Overbreeding (a major animal welfare issue)

Mar 7, 2020 | Cats, Dogs

Overbreeding involves breeding an animal more than its body can safely handle resulting in detrimental health effects to the mother and her puppies as well as the overpopulation and subsequent euthanasia of many unwanted animals every year.

The health concerns of overbreeding

Dogs are monoestrus breeders meaning that they have one breeding cycle per year, however this can vary between breeds. If a particular bloodline is continuously bred this amplifies both the good and bad attributes of the breed. Common health problems of overbreeding include:

  • Eye problems and hearing loss
  • Joint problems, such as hip dysplasia
  • Respiratory issues, such as in the case of flat-faced breeds
  • Birthing difficulties

Multiple litter also pose the risk of hygiene concerns and deadly viruses and parasites such as parvovirus and hook worm which are rapidly spread. The mother can be severely affected by malnutrition, hypocalcaemia (potentially life-threatening low levels of calcium), uterine infections, and mastitis.

Responsible breeding includes being aware of the health issues affecting the particular breed and breeding away from these defects. It also involves the regular worming and vaccinating of the litter, microchipping and ensuring they are supplied with adequate nutrition.

What is backyard breeding?

Backyard breeding is also a term used to describe the irresponsible breeding of animals and usually occurs due to ignorance or neglect. Where breeding is accidental as a result of an owner not desexing their pet, the health of the pet can be put at risk as most owners are unaware of the special requirements of a pregnant or nursing mother and her litter. In other cases, pets are deliberately bred so that the offspring can be sold and it is often these cases where overbreeding occurs.

The term puppy farm is used when breeding is conducted on a large scale and in poor conditions.
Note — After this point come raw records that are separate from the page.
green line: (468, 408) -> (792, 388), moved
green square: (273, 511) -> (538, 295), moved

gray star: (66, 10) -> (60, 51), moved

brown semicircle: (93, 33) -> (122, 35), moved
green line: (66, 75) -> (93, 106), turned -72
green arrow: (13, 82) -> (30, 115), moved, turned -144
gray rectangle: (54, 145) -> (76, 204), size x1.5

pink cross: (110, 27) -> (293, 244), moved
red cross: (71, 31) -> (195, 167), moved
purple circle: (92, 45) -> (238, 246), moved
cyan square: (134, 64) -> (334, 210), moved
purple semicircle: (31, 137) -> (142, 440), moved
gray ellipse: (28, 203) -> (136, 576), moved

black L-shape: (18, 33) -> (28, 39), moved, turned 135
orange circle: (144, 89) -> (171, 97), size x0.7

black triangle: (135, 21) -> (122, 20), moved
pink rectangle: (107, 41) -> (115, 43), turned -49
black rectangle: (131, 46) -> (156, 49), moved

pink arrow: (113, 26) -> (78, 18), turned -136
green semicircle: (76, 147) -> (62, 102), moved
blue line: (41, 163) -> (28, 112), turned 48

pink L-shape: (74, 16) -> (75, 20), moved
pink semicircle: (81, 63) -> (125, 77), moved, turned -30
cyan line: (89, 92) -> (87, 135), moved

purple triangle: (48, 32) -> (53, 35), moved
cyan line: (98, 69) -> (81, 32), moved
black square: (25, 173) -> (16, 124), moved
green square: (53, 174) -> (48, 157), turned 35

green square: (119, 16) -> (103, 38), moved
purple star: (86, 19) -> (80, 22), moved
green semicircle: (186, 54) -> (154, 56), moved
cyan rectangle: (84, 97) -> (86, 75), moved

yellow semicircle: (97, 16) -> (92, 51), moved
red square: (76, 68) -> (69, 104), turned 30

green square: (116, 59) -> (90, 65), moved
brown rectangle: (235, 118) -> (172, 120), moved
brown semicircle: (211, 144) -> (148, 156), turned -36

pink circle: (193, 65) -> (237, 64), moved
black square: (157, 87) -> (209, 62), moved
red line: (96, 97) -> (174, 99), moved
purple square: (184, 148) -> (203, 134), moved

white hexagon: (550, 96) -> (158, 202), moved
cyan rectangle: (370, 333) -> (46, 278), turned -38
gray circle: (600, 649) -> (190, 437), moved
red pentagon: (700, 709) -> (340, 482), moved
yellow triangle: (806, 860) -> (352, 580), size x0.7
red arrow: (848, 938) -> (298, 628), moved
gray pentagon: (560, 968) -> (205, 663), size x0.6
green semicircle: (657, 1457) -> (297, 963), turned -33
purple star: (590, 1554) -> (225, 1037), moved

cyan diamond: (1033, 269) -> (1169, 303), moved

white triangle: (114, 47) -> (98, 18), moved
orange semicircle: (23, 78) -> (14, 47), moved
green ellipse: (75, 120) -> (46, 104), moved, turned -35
These intensive breeding facilities fail to meet the dogs’ behavioural, social and/or physiological needs and may involve:

  • Extreme confinement in which the animal may never be allowed to venture out of its cage
  • Inadequate veterinary and general care, such as grooming and parasite control
  • Unhygienic conditions
  • Overcrowding
  • Lack of socialisation

Puppy farms and overbreeding represent a major animal welfare issue in Australia with many states introducing new legislation such as the mandatory desexing and/or registration of breeders to combat this serious issue.

What distinguishes unethical backyard breeders from responsible breeders are the standards the breeder meets and whether the demand for a litter is known before the mother is bred. however, as puppies and kittens from backyard breeders may be sold through any means including the internet and online ads such as Gumtree, newspaper ads, markets and even pet shops, the only way to ensure an animal has not been bred in appalling and unethical circumstances is to visit the breeding facility and assess the conditions for yourself.

The consequences of overpopulation

In addition to the significant health concerns for both the mother and her litter, overbreeding is the principal contributor to the already significant numbers of unwanted companion animals resulting in full and overcrowded shelters and rescue groups all across Australia. Sadly, the breeding of pets and the resulting overpopulation leads to the euthanasia of thousands of healthy unwanted animals every year. At Animal Emergency Service, we have hundreds of kittens surrendered and dumped on our doors each year and it breaks our hearts.

But you can do something about it – be a responsible owner, speak to your local vet about desexing your pet, and choose to adopt don’t shop!